CNN has spoken with recipients in Connecticut, Pennsylvania, New Jersey and Maryland who have received the letters.
During Friday's White House briefing, Trump said the act required the government to "send out a notice of what benefits Americans are receiving; to fulfill the requirement, the Treasury Department is mailing a letter to me."
In the legislation there is a section saying "Not later than 15 days after the date on which the (Treasury) Secretary distributed any payment to an eligible taxpayer pursuant to this subsection, notice shall be sent by mail to such taxpayer's last known address. Such notice shall indicate the method by which such payment was made, the amount of such payment, and a phone number for the appropriate point of contact at the Internal Revenue Service to report any failure to receive such payment."
The Treasury Department said Friday more than 88 million people received stimulus payments in the past week. Approximately 62 million people were still waiting for the payments as of April 17. Individuals who earn less than $99,000 are due up to $1,200, and married couples can receive up to $2,400. The amount falls as income goes up.

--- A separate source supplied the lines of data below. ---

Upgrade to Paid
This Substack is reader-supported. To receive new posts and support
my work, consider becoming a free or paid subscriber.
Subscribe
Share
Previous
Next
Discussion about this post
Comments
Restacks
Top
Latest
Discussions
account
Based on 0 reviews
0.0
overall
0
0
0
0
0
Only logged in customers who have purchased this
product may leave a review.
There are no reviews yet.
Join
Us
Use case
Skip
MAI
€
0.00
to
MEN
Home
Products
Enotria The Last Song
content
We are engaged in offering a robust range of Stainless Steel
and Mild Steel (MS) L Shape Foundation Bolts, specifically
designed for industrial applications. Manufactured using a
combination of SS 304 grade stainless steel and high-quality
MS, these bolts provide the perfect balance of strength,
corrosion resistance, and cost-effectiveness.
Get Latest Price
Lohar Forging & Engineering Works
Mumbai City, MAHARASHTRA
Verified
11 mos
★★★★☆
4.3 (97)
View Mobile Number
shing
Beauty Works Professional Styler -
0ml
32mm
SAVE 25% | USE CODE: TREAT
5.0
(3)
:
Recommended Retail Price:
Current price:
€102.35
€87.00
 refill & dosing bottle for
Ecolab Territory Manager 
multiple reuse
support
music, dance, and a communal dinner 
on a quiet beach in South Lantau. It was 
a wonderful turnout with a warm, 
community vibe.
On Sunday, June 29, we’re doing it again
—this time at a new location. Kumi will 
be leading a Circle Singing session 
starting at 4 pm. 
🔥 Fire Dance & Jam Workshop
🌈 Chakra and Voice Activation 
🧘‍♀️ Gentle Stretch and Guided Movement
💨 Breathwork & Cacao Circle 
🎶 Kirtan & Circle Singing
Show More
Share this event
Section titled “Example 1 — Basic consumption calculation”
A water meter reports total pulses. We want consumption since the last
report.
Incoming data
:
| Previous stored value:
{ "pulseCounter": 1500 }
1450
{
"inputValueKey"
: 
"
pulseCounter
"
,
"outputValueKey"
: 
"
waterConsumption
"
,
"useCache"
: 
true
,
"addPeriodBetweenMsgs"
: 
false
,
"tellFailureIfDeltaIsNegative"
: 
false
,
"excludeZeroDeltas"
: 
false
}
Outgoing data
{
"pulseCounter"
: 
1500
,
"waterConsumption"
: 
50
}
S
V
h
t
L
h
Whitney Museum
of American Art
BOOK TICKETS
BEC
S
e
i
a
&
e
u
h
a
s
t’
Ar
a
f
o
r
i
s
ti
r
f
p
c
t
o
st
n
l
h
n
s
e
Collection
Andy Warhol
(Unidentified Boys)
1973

A controversy erupted once it was known that the physical checks sent out with the stimulus payments included a note on the bottom left with Trump's name on it. Democrats criticized that inclusion. Treasury Secretary Steve Mnuchin told CNN's "State of the Union" last week it was his idea to put the name on the check.
Trump said earlier this month that adding his name to the checks was not a big deal and it would not delay the process of Americans receiving paper checks.
"Well, I don't know too much about it, but I understand my name is there. I don't know where they're going, how they're going," he said. "I do understand it's not delaying anything. And I'm satisfied. I don't imagine it's a big deal. I'm sure people will be very happy to get a big fat beautiful check and my name is on it."
Regarding who decided the method of notice would be a letter from the President, the White House did not provide a comment. The Treasury Department did not immediately return a request for a comment.